Going through the data, count each line that has the word "avoid". Reply with the total and nothing more.

═════ Record excerpts

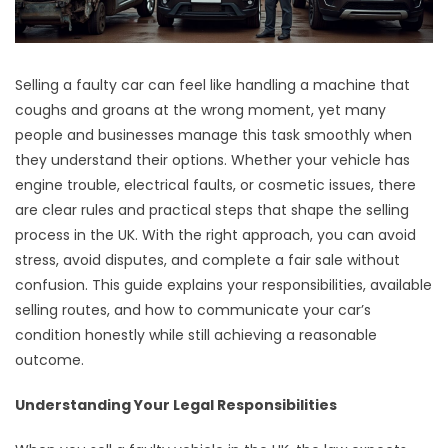
Selling a faulty car can feel like handling a machine that
coughs and groans at the wrong moment, yet many
people and businesses manage this task smoothly when
they understand their options. Whether your vehicle has
engine trouble, electrical faults, or cosmetic issues, there
are clear rules and practical steps that shape the selling
process in the UK. With the right approach, you can avoid
stress, avoid disputes, and complete a fair sale without
confusion. This guide explains your responsibilities, available
selling routes, and how to communicate your car’s
condition honestly while still achieving a reasonable
outcome.
Understanding Your Legal Responsibilities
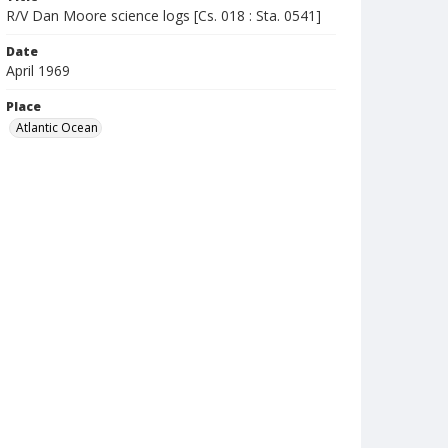
R/V Dan Moore science logs [Cs. 018 : Sta. 0541]
Date
April 1969
Place
Atlantic Ocean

══════════

- **Answer to the exercise**
2